++++ Records supplied
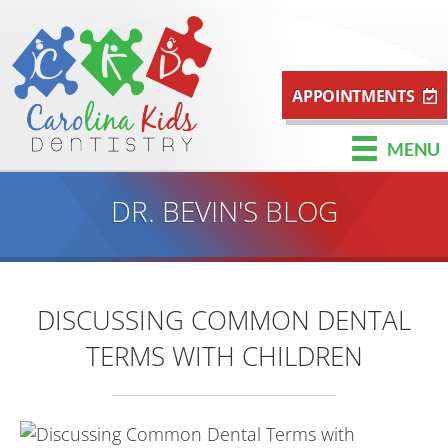
APPOINTMENTS
MENU
DR. BEVIN'S BLOG
DISCUSSING COMMON DENTAL
TERMS WITH CHILDREN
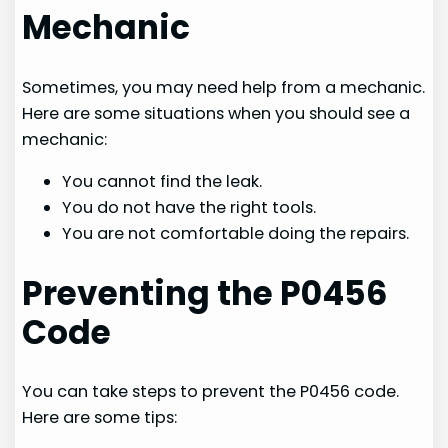
Mechanic
Sometimes, you may need help from a mechanic.
Here are some situations when you should see a
mechanic:
You cannot find the leak.
You do not have the right tools.
You are not comfortable doing the repairs.
Preventing the P0456
Code
You can take steps to prevent the P0456 code.
Here are some tips:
++++++++
Required work: Show every line above in which the word "Here" is found.

Solved exercise:
Here are some situations when you should see a
Here are some tips:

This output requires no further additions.